How it unfolded
In recent weeks, the geopolitical landscape of the Middle East has shifted dramatically, casting a shadow over the global energy market. Just before the key developments unfolded, India was enjoying a relatively stable supply of liquefied natural gas (LNG) from Qatar, which accounted for approximately 40% of its total LNG imports. However, the tranquility was shattered when a series of attacks by Iran targeted Qatar’s Ras Laffan LNG hub, leading to catastrophic damage that would sideline 17% of Qatar’s LNG capacity for an estimated 3 to 5 years.
On the morning of the attacks, reports began to surface about the escalating tensions in the region.
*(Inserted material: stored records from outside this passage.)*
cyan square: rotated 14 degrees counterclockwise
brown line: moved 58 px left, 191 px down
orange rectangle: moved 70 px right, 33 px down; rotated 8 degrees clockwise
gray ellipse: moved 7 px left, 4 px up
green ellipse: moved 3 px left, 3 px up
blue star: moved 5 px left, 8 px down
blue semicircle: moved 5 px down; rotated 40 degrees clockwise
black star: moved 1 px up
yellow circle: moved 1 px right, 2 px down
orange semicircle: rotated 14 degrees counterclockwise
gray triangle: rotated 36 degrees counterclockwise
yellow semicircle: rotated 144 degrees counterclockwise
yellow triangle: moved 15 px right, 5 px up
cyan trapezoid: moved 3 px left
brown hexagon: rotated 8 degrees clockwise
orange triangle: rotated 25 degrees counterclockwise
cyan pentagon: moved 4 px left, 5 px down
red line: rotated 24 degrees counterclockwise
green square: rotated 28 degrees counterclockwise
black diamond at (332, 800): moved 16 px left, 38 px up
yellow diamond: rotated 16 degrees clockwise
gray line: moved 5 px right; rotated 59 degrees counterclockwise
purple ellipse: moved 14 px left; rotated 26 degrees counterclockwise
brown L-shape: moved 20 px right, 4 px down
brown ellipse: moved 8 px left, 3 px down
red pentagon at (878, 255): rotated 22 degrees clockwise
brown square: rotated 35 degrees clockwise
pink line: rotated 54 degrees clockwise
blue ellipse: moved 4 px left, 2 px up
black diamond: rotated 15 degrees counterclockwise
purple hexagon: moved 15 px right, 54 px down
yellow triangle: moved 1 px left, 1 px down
By midday, the news broke that the Strait of Hormuz, a vital artery for global oil and gas transportation, had become nearly impassable due to Iranian military actions. This strait is crucial not only for Qatar’s LNG exports but also for India’s crude oil imports, with 40% to 50% of its crude transiting through these waters. The implications were immediate and severe, as Brent crude prices surged more than 10%, briefly exceeding $119 per barrel.
As the dust settled on the initial chaos, QatarEnergy’s CEO, Saad al-Kaabi, expressed disbelief at the extent of the damage, stating, “never in my wildest dreams” did he expect such an assault on critical energy infrastructure. The urgency of the situation prompted Indian officials to scramble for alternative energy sources. With 90% of India’s LPG imports also reliant on transit through the Strait of Hormuz, the stakes were high. Indian officials, including Randhir Jaiswal, called for the protection of civilian energy infrastructure amidst the ongoing conflict.
In the days following the attacks, European gas prices skyrocketed by 35%, reflecting the immediate market reaction to the supply disruption. As the situation unfolded, India found itself in a precarious position, heavily reliant on imports for 85% to 90% of its oil needs. The top five sources of crude petroleum for India—Russia, Iraq, Saudi Arabia, UAE, and the USA—account for around 83% of its imports in fiscal 2025. This dependency underscores India’s vulnerability to disruptions in the Middle East.
To mitigate the impending crisis, Indian energy officials, including Sujata Sharma, announced efforts to secure LNG and LPG from alternative sources. “We are trying to pick up the cargoes from other sources,” she stated, highlighting the urgency of the situation. However, experts like Sumit Ritolia warned that if disruptions through the Strait of Hormuz persist, Indian buyers may be forced to procure higher-priced spot cargoes or even reduce consumption, further straining the economy.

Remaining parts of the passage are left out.